Stimulation hyperpolarizes rods and cones
Phototransduction: light particles (quanta or photons) strike the discs and are captured by photopigment receptor molecules. A cascade of events produces hyperpolarization of rods and cones. Disc structure of rods and cones contribute to their sensitivity. Bipolar cells use hyperpolarization as indicator of low light.
Phototransduction
Photoreceptors are depolarized in the dark and constantly producing glutamate. Light triggers hyperpolarization of the cell, so it releases less neurotransmitter. Graded release: the magnitude of hyperpolarization determines the reduction in neurotransmitter release (no action potentials).
Retinal ganglion cells to optic nerve
Neural signals in the retina converge on RGCs, the only retinal cells that generate action potentials. RGC axons form the optic nerve which sends information to the brain along several pathways. Hyperpolarization and depolarization of rods and cones, excitation and inhibition of bipolar cells. Bipolar cells help consolidate rod and cone input. They have local and graded potentials and do the APs. Axons of ganglion cells go through optic disc and into brain. 30% of brain devoted to vision.
Four visual pathways
Geniculostriate system (conscious vision): retina to LGN of the thalamus to striate cortex (V1, looks striated because of layers) to other visual areas. V1 is central to processing vision. Tectopulvinar system (saccades, attentional orienting): retina to superior colliculus of the tectum to pulvinar of the thalamus, to other visual cortical areas.

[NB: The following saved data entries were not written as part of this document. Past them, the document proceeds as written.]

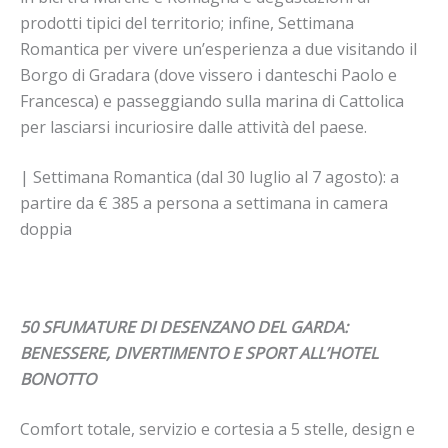
prodotti tipici del territorio; infine, Settimana
Romantica per vivere un’esperienza a due visitando il
Borgo di Gradara (dove vissero i danteschi Paolo e
Francesca) e passeggiando sulla marina di Cattolica
per lasciarsi incuriosire dalle attività del paese.
| Settimana Romantica (dal 30 luglio al 7 agosto): a
partire da € 385 a persona a settimana in camera
doppia
50 SFUMATURE DI DESENZANO DEL GARDA:
BENESSERE, DIVERTIMENTO E SPORT ALL’HOTEL
BONOTTO
Comfort totale, servizio e cortesia a 5 stelle, design e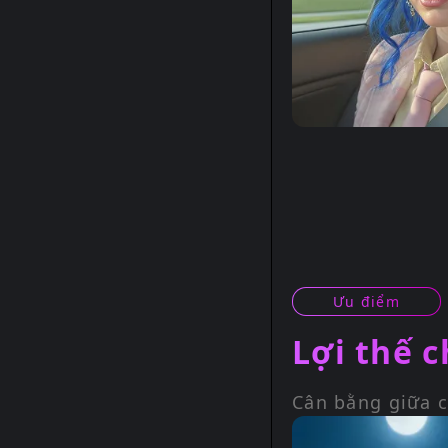
Ưu điểm
Lợi thế 
Cân bằng giữa c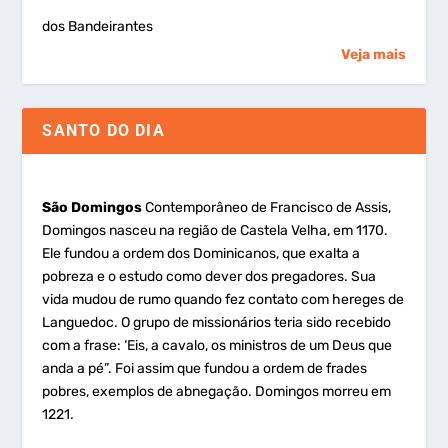
dos Bandeirantes
Veja mais
SANTO DO DIA
São Domingos
Contemporâneo de Francisco de Assis,
Domingos nasceu na região de Castela Velha, em 1170.
Ele fundou a ordem dos Dominicanos, que exalta a
pobreza e o estudo como dever dos pregadores. Sua
vida mudou de rumo quando fez contato com hereges de
Languedoc. O grupo de missionários teria sido recebido
com a frase: ‘Eis, a cavalo, os ministros de um Deus que
anda a pé”. Foi assim que fundou a ordem de frades
pobres, exemplos de abnegação. Domingos morreu em
1221.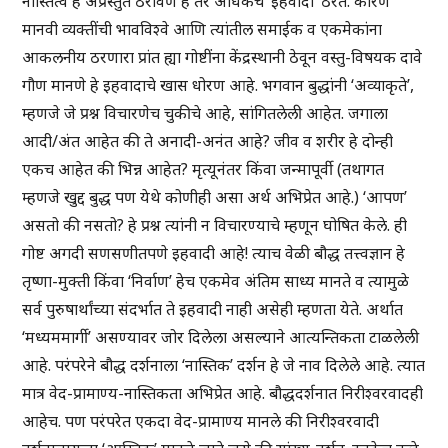
नास्तित्व हे अप्रस्तुत ठरविणे हे तर अधिकच ‘इहवादी’ ठरते. कारण
मानवी व्यक्तींची भावविश्वे आणि त्यांतील समाईक व एकमेकांना
आकलनीय ठरणारा प्रांत ह्या गोष्टींना केंद्रस्थानी ठेवून वस्तु-विषयक दावे
गौण मानणे हे इहवादाचे खास धोरण आहे. भगवान बुद्धांनी ‘अव्याकृते’,
म्हणजे जे प्रश्न विचारणेच चुकीचे आहे, सांगितलेली आहेत. जगाला
आदी/अंत आहेत की ते अनादी-अनंत आहे? जीव व शरीर हे दोन्ही
एकच आहेत की भिन्न आहेत? मृत्यूनंतर किंवा जन्मापूर्वी (तथागत
म्हणजे खुद्द बुद्ध पण येथे कोणीही असा अर्थ अभिप्रेत आहे.) ‘आपण’
असतो की नसतो? हे प्रश्न त्यांनी न विचारण्याचे म्हणून घोषित केले. ही
गोष्ट अगदी सणसणीतपणे इहवादी आहे! त्याच वेळी बौद्ध तत्त्वज्ञान हे
तृष्णा-मुक्ती किंवा ‘निर्वाण’ हेच एकमेव अंतिम साध्य मानते व त्यामुळे
सर्व पुरुषार्थांच्या संदर्भात ते इहवादी नाही असेही म्हणता येते. अर्थात
‘मध्यममार्गी’ असण्यावर जोर दिलेला असल्याने आत्यन्तिकता टाळलेली
आहे. परंपरेने बौद्ध दर्शनाला ‘नास्तिक’ दर्शन हे जे नाव दिलेले आहे. त्यात
मात्र वेद-प्रामाण्य-नास्तिकता अभिप्रेत आहे. बौद्धदर्शनात निरीश्वरवादही
आहेच. पण परंपरेत एकदा वेद-प्रामाण्य मानले की निरीश्वरवादी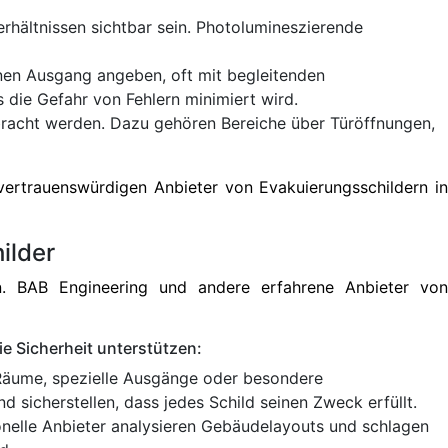
rhältnissen sichtbar sein. Photolumineszierende
nen Ausgang angeben, oft mit begleitenden
s die Gefahr von Fehlern minimiert wird.
ebracht werden. Dazu gehören Bereiche über Türöffnungen,
ertrauenswürdigen Anbieter von Evakuierungsschildern in
ilder
n. BAB Engineering und andere erfahrene Anbieter von
ie Sicherheit unterstützen:
e Räume, spezielle Ausgänge oder besondere
 sicherstellen, dass jedes Schild seinen Zweck erfüllt.
ionelle Anbieter analysieren Gebäudelayouts und schlagen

Retinohypothalamic pathway (circadian rhythms): retina to SCN of hypothalamus. Pupillary pathway (pupil reflex): retina to endiger-westphal nucleus.
Geniculostriate system
Conscious vision. Topographic projection or retinotopic mapping: a mapping that preserves the point to point correspondence between neighboring parts of space. For example, the retina extends a topographic projection onto the cortex.
Extrastriate cortex
Occipital lobe is composed of at least six different visual regions. Primary visual cortex: V1, striate cortex. Receives primary input from the LGN. Secondary visual cortex (V2-V5 - extrastriate cortex): visual cortical areas outside of the striate cortex. Ex: V4 in color, V5 in motion. Different parts of brain serve different inputs and challenges. Stroke in V5 means can’t see motion. Different nodes are solving/serving different problems. Consciousness puts it all together.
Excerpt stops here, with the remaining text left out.